# Opinion of and Favorite Recordings of Tchaikovsky's Symphony No. 2?



## haziz (Sep 15, 2017)

What is your opinion of Tchaikovsky's Symphony No. 2 'Ukrainian' AKA 'Little Russian'? What is your favorite recording of this symphony? Feel free to elaborate on why a particular recording appeals or does not. 

Thanks.


----------



## mbhaub (Dec 2, 2016)

I love this symphony; it's a lot of fun to play, too. It doesn't lack for excellent recordings, but my favorite is one that is considered vulgar and crude: Sir Georg Solti on Decca. It's thrillingly played. The old sonics (1956) and the Paris orchestra may be a turn off, but not for me. Other 2nds that are just fine: Markevitch, Maazel, Ornandy, Muti, Karajan, Mehta, Bernstein. And one to avoid: Svetlanov...those trumpets!


----------



## Heck148 (Oct 27, 2016)

haziz said:


> What is your opinion of Tchaikovsky's Symphony No. 2 'Ukrainian' AKA 'Little Russian'? What is your favorite recording of this symphony?


Neat piece, fun to play..much prefer PIT Syms 1-3 over 4, 5.
Favorite is Abbado/CSO....Never heard the Solti, Svetlanov is inconsistent...sometimes good, sometimes awful...his Tchaik 2 is good, imo...pretty coarse, tho...


----------



## advokat (Aug 16, 2020)

Good, very good, very very good. Not as good as 5-6.
1. Mravinsky
2. Markevitch
3. Svetlanov
4. Karajan
In that order


----------



## Bonzamo (5 mo ago)

The Karajan "Scherzo", is my favorite.
The Chandos recording (Jansons) is also very good.


----------



## haziz (Sep 15, 2017)

advokat said:


> Good, very good, very very good. Not as good as 5-6.
> 1. Mravinsky
> 2. Markevitch
> 3. Svetlanov
> ...


Did Mravinsky ever record the second symphony? I am obviously aware of his mono recordings of 5&6 and stereo 4-6, and some of the later recordings as well as some of the live recordings. I did ask on TC before if he ever recorded any of 1-3. I would be curious to see what he makes of the second symphony.


----------



## advokat (Aug 16, 2020)

haziz said:


> Did Mravinsky ever record the second symphony? I am obviously aware of his mono recordings of 5&6 and stereo 4-6, and some of the later recordings as well as some of the live recordings.
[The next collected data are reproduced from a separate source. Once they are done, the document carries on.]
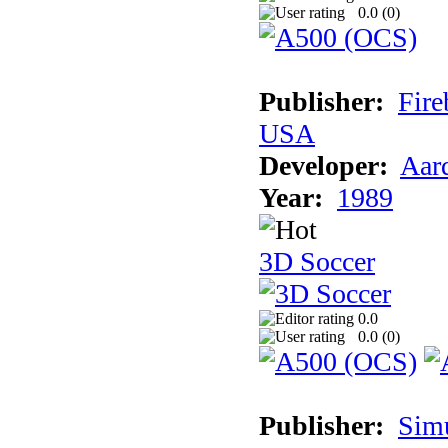
0.0 (
0
)
Publisher:
Fire
USA
Developer:
Aar
Year:
1989
3D Soccer
0.0
0.0 (
0
)
Publisher:
Sim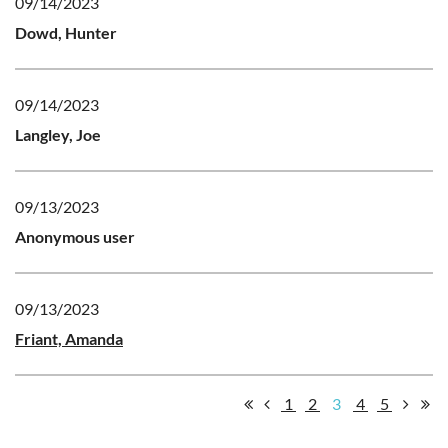
09/14/2023
Dowd, Hunter
09/14/2023
Langley, Joe
09/13/2023
Anonymous user
09/13/2023
Friant, Amanda
1
2
3
4
5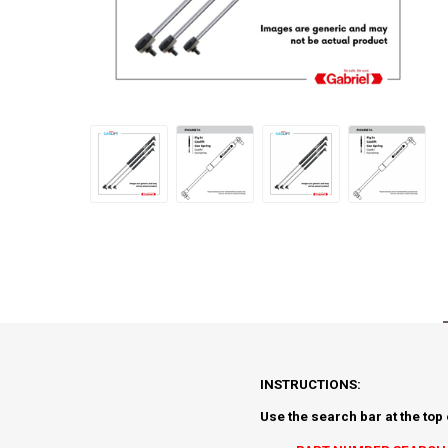
INSTRUCTIONS:
Use the search bar at the top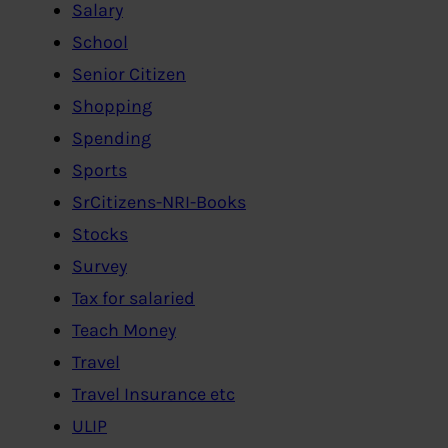
Salary
School
Senior Citizen
Shopping
Spending
Sports
SrCitizens-NRI-Books
Stocks
Survey
Tax for salaried
Teach Money
Travel
Travel Insurance etc
ULIP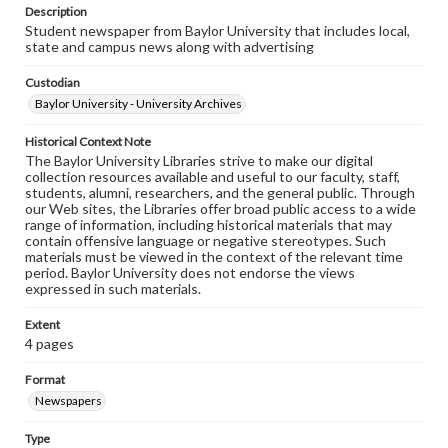
Description
Student newspaper from Baylor University that includes local,
state and campus news along with advertising
Custodian
Baylor University - University Archives
Historical Context Note
The Baylor University Libraries strive to make our digital
collection resources available and useful to our faculty, staff,
students, alumni, researchers, and the general public. Through
our Web sites, the Libraries offer broad public access to a wide
range of information, including historical materials that may
contain offensive language or negative stereotypes. Such
materials must be viewed in the context of the relevant time
period. Baylor University does not endorse the views
expressed in such materials.
Extent
4 pages
Format
Newspapers
Type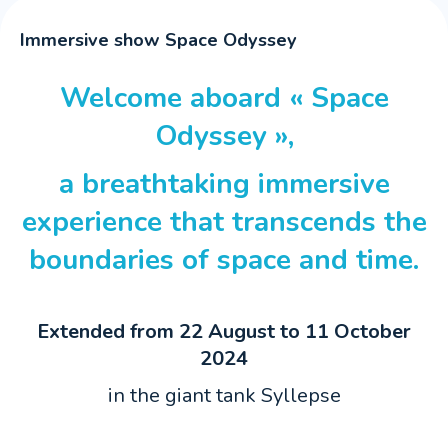
Immersive show Space Odyssey
Welcome aboard « Space
Odyssey »,
a breathtaking immersive
experience that transcends the
boundaries of space and time.
Extended from 22 August to 11 October
2024
in the giant tank Syllepse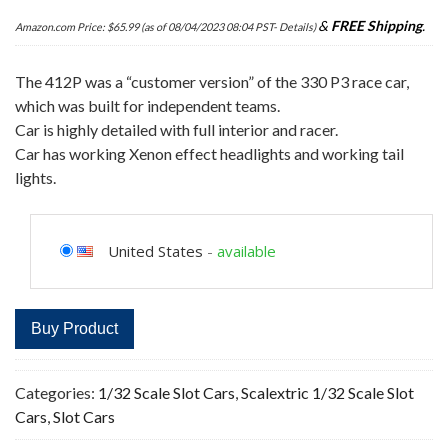
&
FREE Shipping
.
Amazon.com Price:
$
65.99
(as of 08/04/2023 08:04 PST-
Details
)
The 412P was a “customer version” of the 330 P3 race car,
which was built for independent teams.
Car is highly detailed with full interior and racer.
Car has working Xenon effect headlights and working tail
lights.
United States
-
available
Buy Product
Categories:
1/32 Scale Slot Cars
,
Scalextric 1/32 Scale Slot
Cars
,
Slot Cars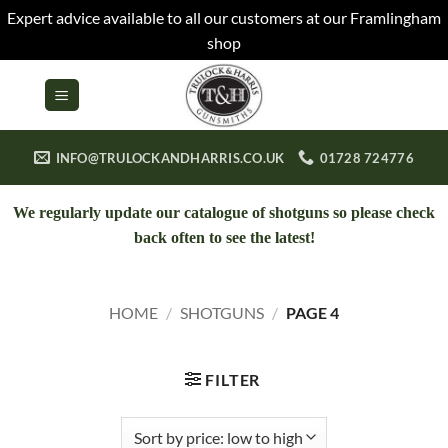
Expert advice available to all our customers at our Framlingham
shop
Skip
to
content
INFO@TRULOCKANDHARRIS.CO.UK
01728 724776
We regularly update our catalogue of shotguns so please check
back often to see the latest!
HOME
/
SHOTGUNS
/
PAGE 4
FILTER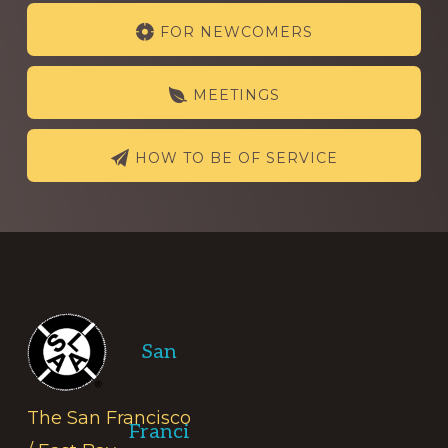
Explore
FOR NEWCOMERS
more
MEETINGS
HOW TO BE OF SERVICE
Footer
San
The San Francisco
Franci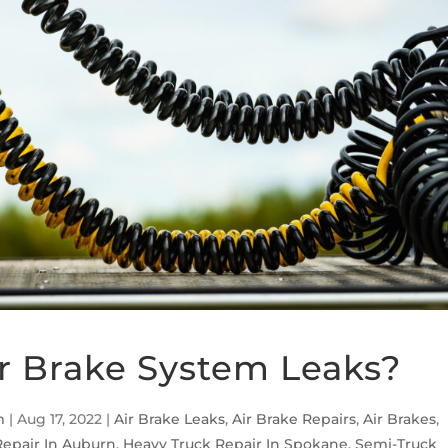
r Brake System Leaks?
m
|
Aug 17, 2022
|
Air Brake Leaks
,
Air Brake Repairs
,
Air Brakes
,
Repair In Auburn
,
Heavy Truck Repair In Spokane
,
Semi-Truck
I did ask on TC before if he ever recorded any of 1-3. I would be curious to see what he makes of the second symphony.


He did, for radio broadcast, but it was not issued on records. It was broadcast from time to time on the Soviet radio. He stopped performing symphonies 1-3 after 1959. Before that, he performed 1-3 regularly. I have Erato box - only 4-6 there, of course, one of his several versions of those. Hopefully, the archive records will be one day released. Of the first three symphonies, the second was his favourite. He performed it at least eight times. One of these live performances was taped.


----------



## haziz (Sep 15, 2017)

advokat said:


> He did, for radio broadcast, but it was not issued on records. It was broadcast from time to time on the Soviet radio. He stopped performing symphonies 1-3 after 1959. Before that, he performed 1-3 regularly. I have Erato box - only 4-6 there, of course, one of his several versions of those. Hopefully, the archive records will be one day released. Of the first three symphonies, the second was his favourite. He performed it at least eight times. One of these live performances was taped.



Can I ask if there is a link to that recording of the second, or if it is available for purchase or streaming?

Thanks.


----------



## advokat (Aug 16, 2020)

haziz said:


> Can I ask if there is a link to that recording of the second, or if it is available for purchase or streaming?
> 
> Thanks.


I am not aware of those. I shall let you know once I come across the links.


----------



## Animal the Drummer (Nov 14, 2015)

Delightful work and quite possibly my favourite Tchaikovsky symphony. Without wanting to take issue with fellow posters better qualified than I am to comment, I do enjoy the Svetlanov version. Giulini also did a good one.


----------